In the summer of 2010, Serbian tennis player Novak Djokovic faced a crucial yet career-defining test. This wasn’t a relentless rally against Rafael Nadal or a test of perseverance against Roger Federer. This was a simple test being conducted by Serbian doctor and nutritionist Igor Četojević.

Earlier in the year, Četojević had seen Djokovic struggle in the Australian Open quarter-final against Jo-Wilfried Tsonga. This was a match where Djokovic was up two sets to one before a mysterious bout of weakness struck him, not for the first time. In the fourth set, with Tsonga leading 1-0, Djokovic couldn’t breathe and requested the chair umpire for a toilet break. In the locker room, Djokovic was vomiting up all of his strength, he writes in the book Serve To Win: The 14-Day Gluten-Free Plan For Physical And Mental Excellence (2013).

Četojević suspected that Djokovic’s problems could be due to food sensitivities. So, for a test, the nutritionist first asked Djokovic to stretch out his right arm while placing his left hand on his stomach. The doctor pushed down on Djokovic’s right arm and told the player to resist the pressure. Djokovic felt strong, easily resisting the pressure on his right arm. “This is what your body should feel like," Četojević said.

The doctor then gave Djokovic a slice of bread and asked him to hold it against his stomach with his left hand, while repeating the drill with his right, as Četojević again pushed down on his arm. This time the right arm felt weaker. It turns out the four-time Wimbledon champion was sensitive to gluten. Once the 31-year-old was made aware of the problem, he changed his diet and has gone on to become one of the fittest athletes at the elite level.

Djokovic’s case was a classic example of performance nutrition gone wrong. In his new book, The Energy Plan, sports nutritionist James Collins not only writes about how you can manage nutrition but also about the everyday application of the “scientific secrets" top athletes rely on to boost performance.

In his decade-long career, Collins has worked with some of the top European football clubs, the English and French national football teams, and—outside sport—music and dance academies in London to help individuals cope with the demands of top-level performances.

The book is divided into three parts, with Collins taking you through some of the basic facts about the role of nutrients, metabolism and physical activity in the first section.

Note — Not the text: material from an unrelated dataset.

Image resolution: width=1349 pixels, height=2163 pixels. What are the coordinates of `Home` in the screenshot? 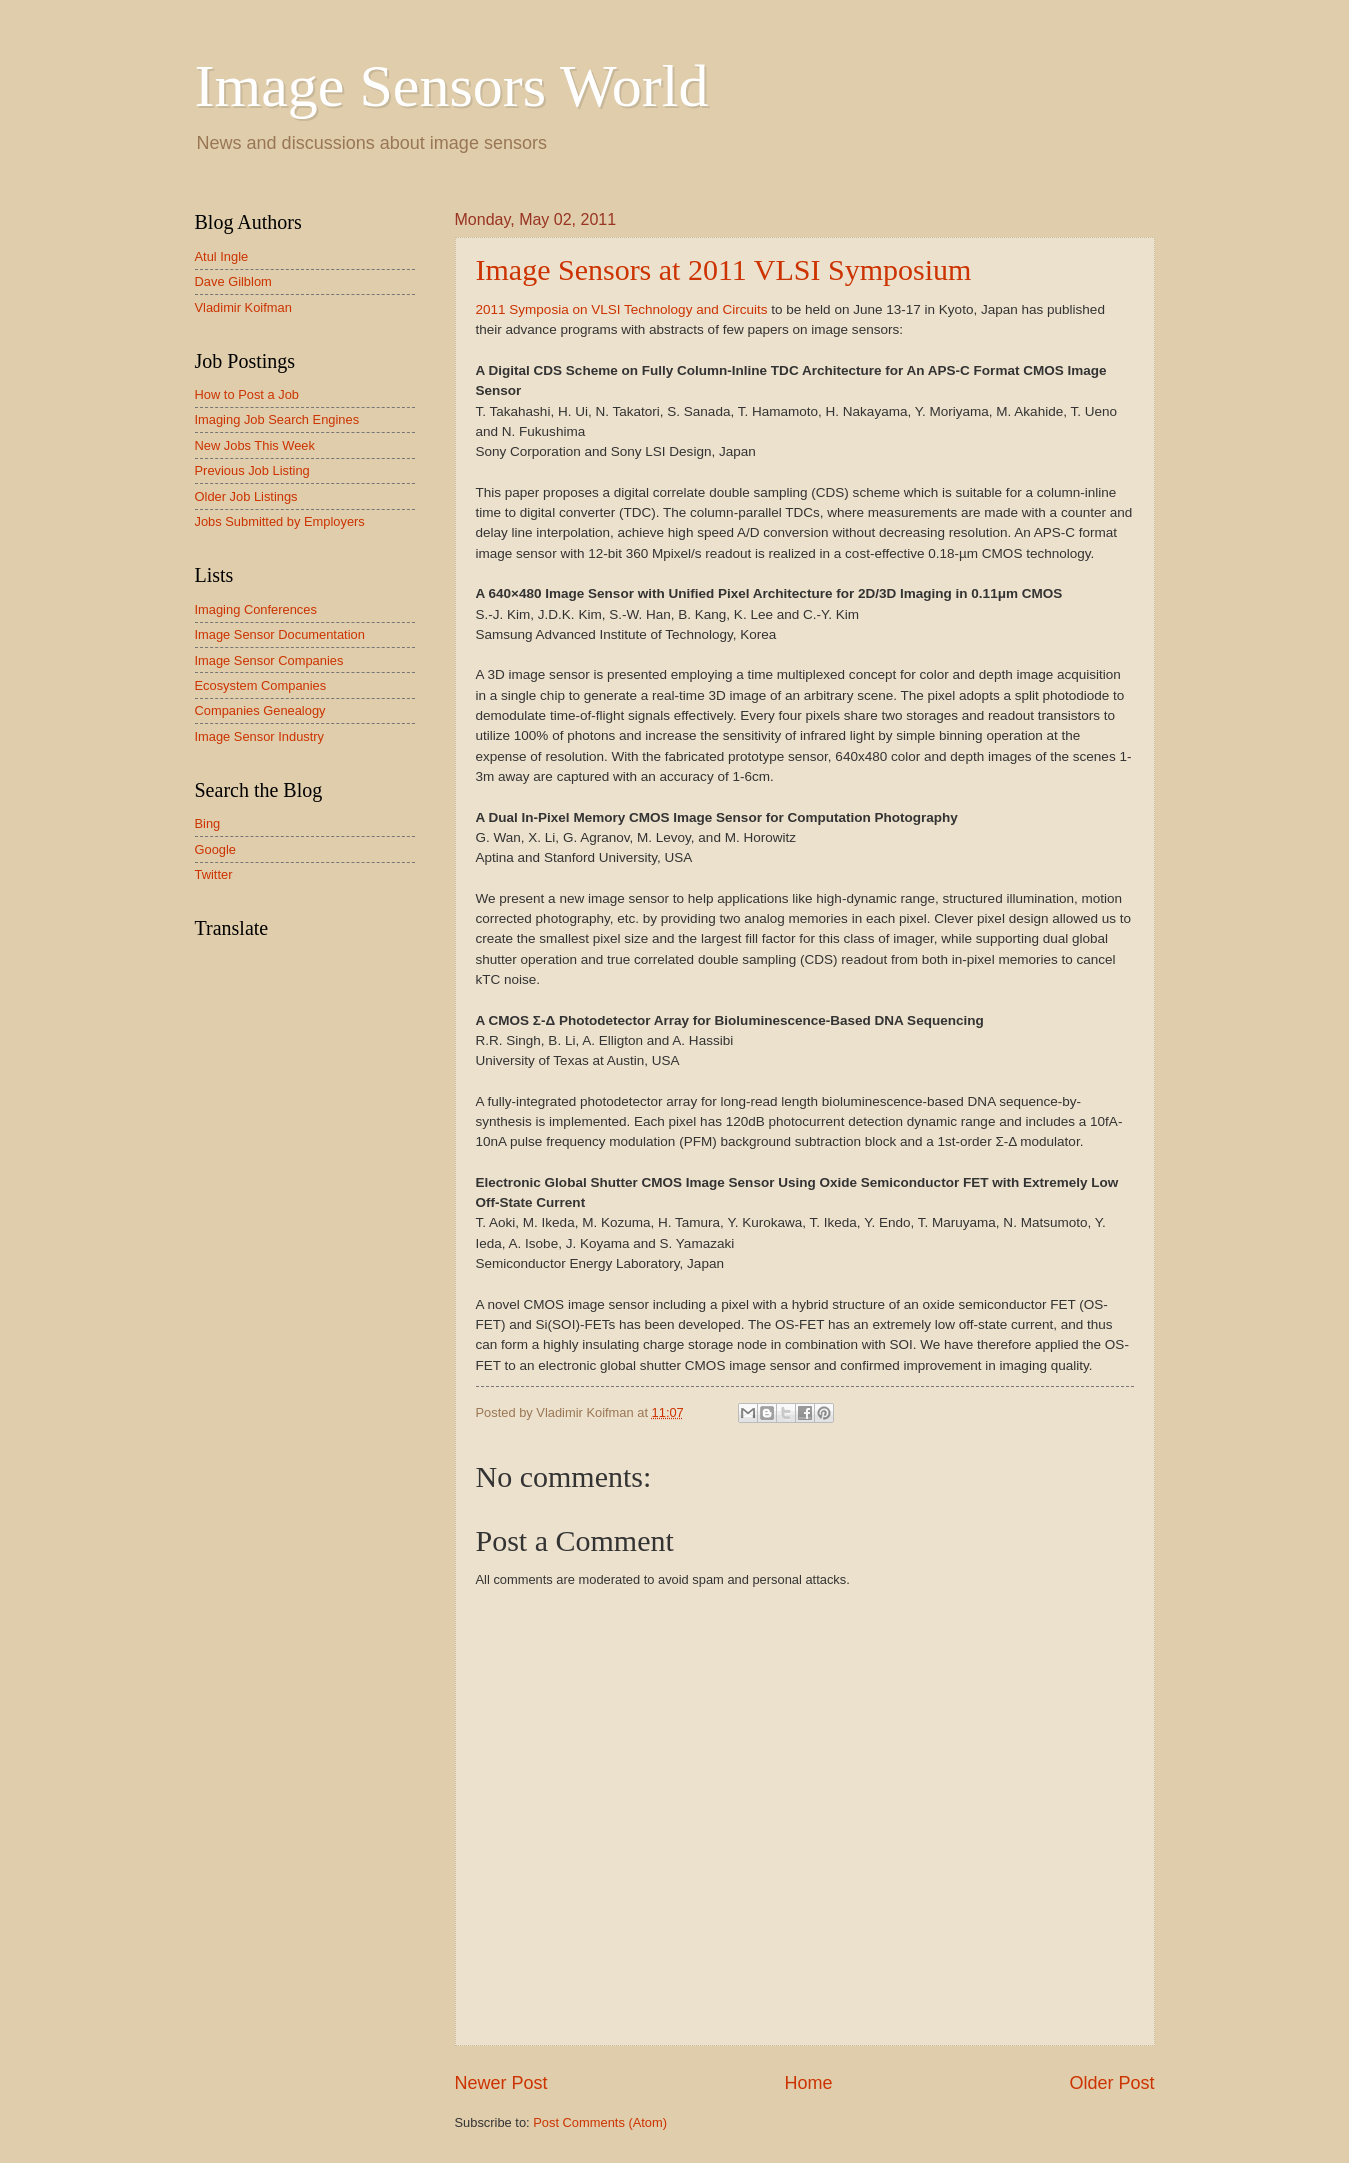 It's located at (808, 2083).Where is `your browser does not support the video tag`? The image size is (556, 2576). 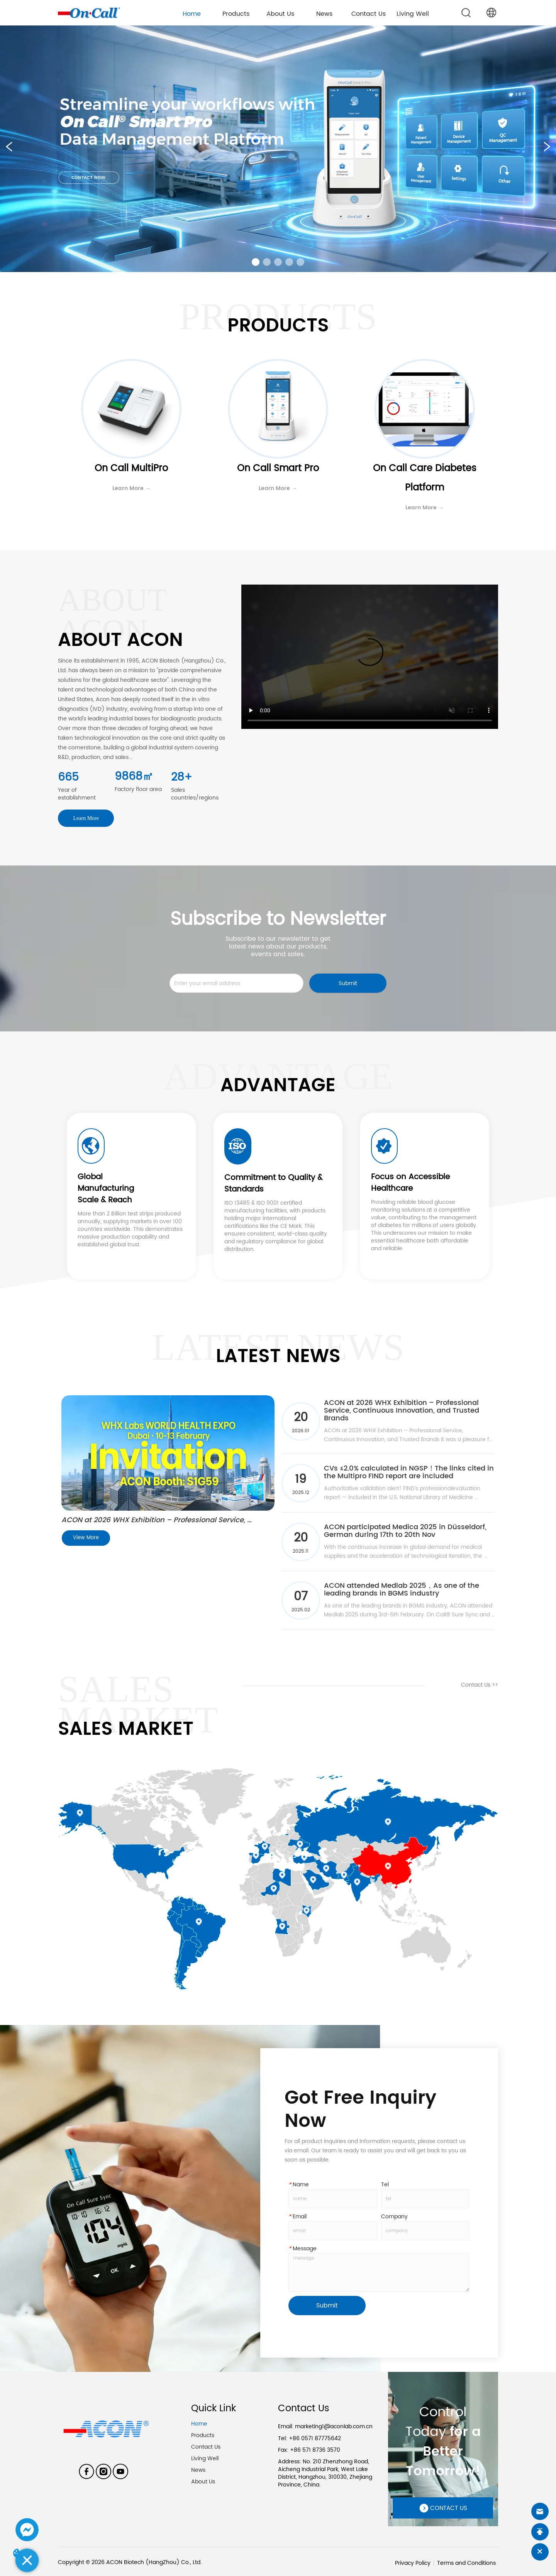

The second part is what he calls the practical application section, where, apart from establishing your own goals, you can even build your own “performance plates" of food. The final part looks at the challenges your “Energy Plan" might face: like sleep cycles, immunity, food supplements, travel schedules and ageing.

Many of Collins’ methods and much of his research are based on his experience with sports organizations, where the key is to produce nutrition plans that offer the athletes the best chance of success at the right moments. In his line of work, he helps athletes fuel their bodies in harmony with their training and competition schedules.

You might not be running the full length of a pitch for 90 minutes like a professional footballer, but you do put in hours of hard work—no matter what profession you are in. To perform at the highest level or to make the most of your day, your body needs fuel in the form of food. The main “energy currency of the body", writes Collins, is adenosine triphosphate or ATP—the primary carrier of energy in our cells. This is the only energy currency our brain and muscles trade in.

Collins takes you through similar technical concepts—resting metabolic rate, glycaemic index (GI) or the thermic effect of food (TEF)—with ease.

Perhaps one of the most crucial bits in The Energy Plan is the chapter on performance plates, which Collins describes as a process based on what your body requires, not what you are used to doing. While there are essentially three types of performance plates, building a plate is a four-part process. You basically need portions of maintenance (in the form of protein), fuel (carbohydrates), protection (in the form of micronutrients from vegetables, fruits and healthy fat) and hydration. He describes a quick way of measuring or weighing portions (using your palm and thumb), and lists some good food sources for nutrients along with recipe ideas to build these meals.

The Energy Plan covers almost every aspect of daily nutrition—even caffeine. Collins describes caffeine as “the fuel injection". While it can be integrated into your energy plan, he suggests using caffeine strategically (based on type, timing and amount) rather than habitually.

There are also some relevant chapters on monitoring progress once you start your own energy plan, and ways to manage the challenges your plan might face, based on the nature of your profession and working hours. As Collins writes, there is a lot of noise about nutrition; a lot of conflicting advice and dietary plans that leave people in a state of confusion. If followed to a T, The Energy Plan may be able to resolve that confusion.